According to a 2008 National Center for Health Statistics report, 38.4% of physicians report using some type of EHR. Only 4% of the total reported using fully functional systems. 4% – let that sink in. (Source: CDC.gov)
Now, maybe I’m being harsh. Maybe I’m jumping the gun. Maybe “fully functional” is so advanced that it’s unreasonable to expect a large user base. Let’s see what “fully functional” is described as:
- patient demographics (sounds like a facebook profile)
- problem lists (sounds like facebook profile info)
- clinical notes (sounds like a facebook friend’s comments)
- medical history and followup (sounds like a record of facebook friend’s comments)
- orders for prescriptions (sounds like ordering a virtual good on facebook)
- orders for tests (sounds like a survey poll on facebook)
- prescription orders sent electronically (sounds like a message sent on facebook)
- test orders sent electronically (sounds like a message sent on facebook)
- viewing laboratory and imaging results (sounds like uploading photos to facebook)
- electronic images returned (sounds like uploading photos to facebook)
- warnings of drug interactions or contraindications (sounds like a birthday reminder on facebook)
- out-of-range test levels (sounds like a fancy term for something you could surely do on facebook)
- reminders for guideline-based interventions (sounds like a birthday reminder on facebook)
If 99% of EHR functionality seems to be built into facebook in some form and people agree that EHR will improve medical outcomes and reduce costs (which they generally seem to), what is taking us so long?
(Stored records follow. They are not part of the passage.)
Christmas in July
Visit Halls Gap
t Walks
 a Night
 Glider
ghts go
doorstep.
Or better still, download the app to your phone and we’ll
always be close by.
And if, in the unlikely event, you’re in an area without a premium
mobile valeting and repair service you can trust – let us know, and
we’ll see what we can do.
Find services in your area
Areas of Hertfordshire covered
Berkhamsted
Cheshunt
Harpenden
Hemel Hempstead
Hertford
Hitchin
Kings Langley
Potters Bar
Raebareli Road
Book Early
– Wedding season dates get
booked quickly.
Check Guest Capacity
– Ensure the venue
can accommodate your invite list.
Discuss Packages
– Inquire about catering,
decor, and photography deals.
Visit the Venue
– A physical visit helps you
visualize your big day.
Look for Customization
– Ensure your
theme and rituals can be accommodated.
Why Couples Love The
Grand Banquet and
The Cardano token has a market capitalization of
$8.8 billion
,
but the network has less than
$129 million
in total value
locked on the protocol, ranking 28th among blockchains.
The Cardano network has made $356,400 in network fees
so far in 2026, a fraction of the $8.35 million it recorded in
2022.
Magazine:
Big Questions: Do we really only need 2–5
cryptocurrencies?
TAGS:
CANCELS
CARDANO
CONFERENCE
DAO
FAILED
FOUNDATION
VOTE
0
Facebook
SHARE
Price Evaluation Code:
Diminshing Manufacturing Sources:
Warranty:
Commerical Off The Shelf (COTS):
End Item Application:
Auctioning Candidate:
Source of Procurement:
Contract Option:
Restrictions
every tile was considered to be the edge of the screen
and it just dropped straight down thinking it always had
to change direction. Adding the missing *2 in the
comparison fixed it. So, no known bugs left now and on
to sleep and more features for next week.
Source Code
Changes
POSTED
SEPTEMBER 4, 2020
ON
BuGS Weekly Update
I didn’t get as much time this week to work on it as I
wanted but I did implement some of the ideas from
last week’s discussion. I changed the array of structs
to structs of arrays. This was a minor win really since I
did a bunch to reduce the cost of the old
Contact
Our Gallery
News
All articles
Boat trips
Google health does some of this – but certainly not at all. And it seems 100% patient focused, rather than provider encouraged. Microsoft HealthVault is probably similar (I’ll post an update later, but it crashed when I tried to create a new account) – sounds like a metaphor to me.
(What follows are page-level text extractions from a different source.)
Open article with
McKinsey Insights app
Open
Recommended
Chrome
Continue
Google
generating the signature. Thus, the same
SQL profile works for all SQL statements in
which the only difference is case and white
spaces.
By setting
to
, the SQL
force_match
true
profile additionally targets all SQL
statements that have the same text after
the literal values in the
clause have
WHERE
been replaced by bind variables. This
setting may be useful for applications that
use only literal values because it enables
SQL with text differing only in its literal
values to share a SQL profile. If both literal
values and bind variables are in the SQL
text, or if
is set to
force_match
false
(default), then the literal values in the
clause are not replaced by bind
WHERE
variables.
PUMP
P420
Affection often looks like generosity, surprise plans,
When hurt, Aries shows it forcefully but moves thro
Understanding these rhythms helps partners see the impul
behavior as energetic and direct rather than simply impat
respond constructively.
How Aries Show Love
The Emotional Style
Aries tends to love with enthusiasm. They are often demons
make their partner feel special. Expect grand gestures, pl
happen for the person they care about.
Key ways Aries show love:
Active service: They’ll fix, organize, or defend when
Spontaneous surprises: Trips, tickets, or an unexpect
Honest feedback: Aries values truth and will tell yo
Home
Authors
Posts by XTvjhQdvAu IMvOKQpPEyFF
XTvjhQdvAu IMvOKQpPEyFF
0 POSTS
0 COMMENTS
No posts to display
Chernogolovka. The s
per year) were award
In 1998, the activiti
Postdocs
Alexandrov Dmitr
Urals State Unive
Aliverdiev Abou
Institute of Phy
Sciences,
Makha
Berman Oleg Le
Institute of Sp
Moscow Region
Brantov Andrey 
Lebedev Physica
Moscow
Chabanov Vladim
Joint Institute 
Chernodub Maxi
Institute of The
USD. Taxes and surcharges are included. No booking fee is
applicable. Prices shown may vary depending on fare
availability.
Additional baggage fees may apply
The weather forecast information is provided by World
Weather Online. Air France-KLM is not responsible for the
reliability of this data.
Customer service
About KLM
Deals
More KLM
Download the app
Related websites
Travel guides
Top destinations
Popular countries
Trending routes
It is so frustrating to read anecdotes like this (makes me want to pull my hair out):
IMAGINE A PORTABLE, LOW-INTENSITY X-ray machine that can be wheeled between offices on a small cart. It creates images of such clarity that pediatricians, internists, and nurses can detect cracks in bones or lumps in tissue in their offices, not in a hospital. It works through a patented “nanocrystal” process, which uses night-vision technology borrowed from the military. At 10% of the cost of a conventional X-ray machine, it could save patients, their employers, and insurance companies hundreds of thousands of dollars every year. Great innovation, right? Guess again. When the entrepreneur who developed the machine tried to license the technology to established health care companies, he couldn’t even get his foot in the door. Large-scale X-ray equipment suppliers wanted no part of it. Why? Because it threatened their business models.
What happened to the X-ray entrepreneur is all too common in the health care industry. Powerful institutional forces fight simpler alternatives to expensive care because those alternatives threaten their livelihoods. And those opponents to low-cost change are usually lined up three or four deep.